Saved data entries
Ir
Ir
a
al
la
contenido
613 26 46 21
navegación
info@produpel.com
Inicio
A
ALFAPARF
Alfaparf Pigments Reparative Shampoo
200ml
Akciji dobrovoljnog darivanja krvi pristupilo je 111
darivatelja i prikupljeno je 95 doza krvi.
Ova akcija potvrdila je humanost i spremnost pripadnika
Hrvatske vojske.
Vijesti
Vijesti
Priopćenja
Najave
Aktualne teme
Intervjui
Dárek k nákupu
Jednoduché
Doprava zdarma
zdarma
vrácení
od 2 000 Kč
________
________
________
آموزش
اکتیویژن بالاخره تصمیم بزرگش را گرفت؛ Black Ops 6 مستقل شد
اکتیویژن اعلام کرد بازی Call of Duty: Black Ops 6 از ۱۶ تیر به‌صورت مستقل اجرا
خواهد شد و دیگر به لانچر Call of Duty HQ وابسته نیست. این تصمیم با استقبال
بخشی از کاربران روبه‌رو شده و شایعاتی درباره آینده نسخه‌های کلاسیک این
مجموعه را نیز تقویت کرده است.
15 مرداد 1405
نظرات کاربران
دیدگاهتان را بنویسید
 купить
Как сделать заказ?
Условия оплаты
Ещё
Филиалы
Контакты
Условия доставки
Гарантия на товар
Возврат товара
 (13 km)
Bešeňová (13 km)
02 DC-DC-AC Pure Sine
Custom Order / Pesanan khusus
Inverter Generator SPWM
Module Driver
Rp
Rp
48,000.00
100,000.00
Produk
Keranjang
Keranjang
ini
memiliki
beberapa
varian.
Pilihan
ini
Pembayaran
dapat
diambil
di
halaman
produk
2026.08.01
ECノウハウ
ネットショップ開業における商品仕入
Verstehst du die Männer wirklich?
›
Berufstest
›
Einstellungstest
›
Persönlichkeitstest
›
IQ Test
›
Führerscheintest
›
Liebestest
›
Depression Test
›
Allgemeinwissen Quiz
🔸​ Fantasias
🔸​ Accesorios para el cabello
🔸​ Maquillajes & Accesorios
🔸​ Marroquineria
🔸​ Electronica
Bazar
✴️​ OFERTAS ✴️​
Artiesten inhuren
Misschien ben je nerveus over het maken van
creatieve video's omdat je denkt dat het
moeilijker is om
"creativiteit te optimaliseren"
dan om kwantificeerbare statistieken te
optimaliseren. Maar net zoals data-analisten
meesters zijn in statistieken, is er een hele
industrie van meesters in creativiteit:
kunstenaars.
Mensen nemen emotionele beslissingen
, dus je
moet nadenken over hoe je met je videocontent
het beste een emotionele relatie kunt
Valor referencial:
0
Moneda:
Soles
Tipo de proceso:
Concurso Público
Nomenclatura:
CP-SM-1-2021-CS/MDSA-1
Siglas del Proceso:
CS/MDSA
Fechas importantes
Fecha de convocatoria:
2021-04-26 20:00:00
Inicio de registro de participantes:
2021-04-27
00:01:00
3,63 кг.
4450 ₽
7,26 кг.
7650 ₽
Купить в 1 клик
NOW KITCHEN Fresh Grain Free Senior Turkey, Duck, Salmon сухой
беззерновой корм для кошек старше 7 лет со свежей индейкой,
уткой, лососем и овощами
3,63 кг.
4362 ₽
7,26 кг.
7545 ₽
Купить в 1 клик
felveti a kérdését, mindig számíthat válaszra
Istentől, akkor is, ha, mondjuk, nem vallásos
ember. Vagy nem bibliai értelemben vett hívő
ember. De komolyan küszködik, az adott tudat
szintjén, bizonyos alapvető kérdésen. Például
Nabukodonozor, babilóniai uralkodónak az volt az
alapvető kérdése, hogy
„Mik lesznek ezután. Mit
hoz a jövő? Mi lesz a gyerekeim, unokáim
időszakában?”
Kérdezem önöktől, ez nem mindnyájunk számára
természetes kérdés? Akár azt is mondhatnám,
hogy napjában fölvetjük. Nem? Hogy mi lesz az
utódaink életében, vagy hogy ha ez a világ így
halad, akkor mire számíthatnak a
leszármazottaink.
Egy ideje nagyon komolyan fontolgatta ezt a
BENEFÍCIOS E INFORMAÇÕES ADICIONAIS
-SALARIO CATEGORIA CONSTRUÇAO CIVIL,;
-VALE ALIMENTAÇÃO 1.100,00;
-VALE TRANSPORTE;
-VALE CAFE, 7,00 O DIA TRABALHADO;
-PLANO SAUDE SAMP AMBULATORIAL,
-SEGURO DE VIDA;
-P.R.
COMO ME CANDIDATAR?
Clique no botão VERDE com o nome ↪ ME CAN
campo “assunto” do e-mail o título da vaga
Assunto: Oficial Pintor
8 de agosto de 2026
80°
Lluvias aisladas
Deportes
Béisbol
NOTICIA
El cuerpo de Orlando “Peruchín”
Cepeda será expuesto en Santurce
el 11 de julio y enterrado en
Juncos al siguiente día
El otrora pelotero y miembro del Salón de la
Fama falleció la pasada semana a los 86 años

[Exercise details] Please copy each line of the entries in which the word "optimaliseren" shows up.

[Finished task]
"creativiteit te optimaliseren"
optimaliseren. Maar net zoals data-analisten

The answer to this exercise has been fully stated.